Exercise directions » Repeat the records below word for word and omit each image.

★ ★ ★

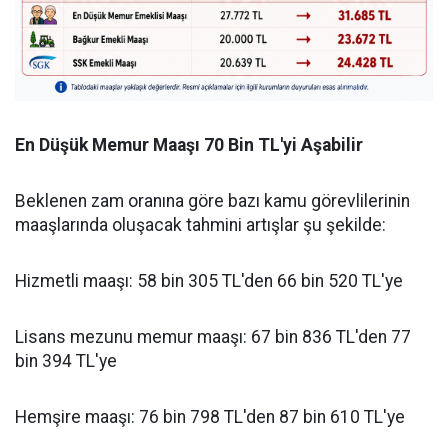
En Düşük Memur Maaşı 70 Bin TL'yi Aşabilir
Beklenen zam oranına göre bazı kamu görevlilerinin
maaşlarında oluşacak tahmini artışlar şu şekilde:
Hizmetli maaşı: 58 bin 305 TL'den 66 bin 520 TL'ye
Lisans mezunu memur maaşı: 67 bin 836 TL'den 77
bin 394 TL'ye
Hemşire maaşı: 76 bin 798 TL'den 87 bin 610 TL'ye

★ ★ ★

Written answer »
En Düşük Memur Maaşı 70 Bin TL'yi Aşabilir
Beklenen zam oranına göre bazı kamu görevlilerinin
maaşlarında oluşacak tahmini artışlar şu şekilde:
Hizmetli maaşı: 58 bin 305 TL'den 66 bin 520 TL'ye
Lisans mezunu memur maaşı: 67 bin 836 TL'den 77
bin 394 TL'ye
Hemşire maaşı: 76 bin 798 TL'den 87 bin 610 TL'ye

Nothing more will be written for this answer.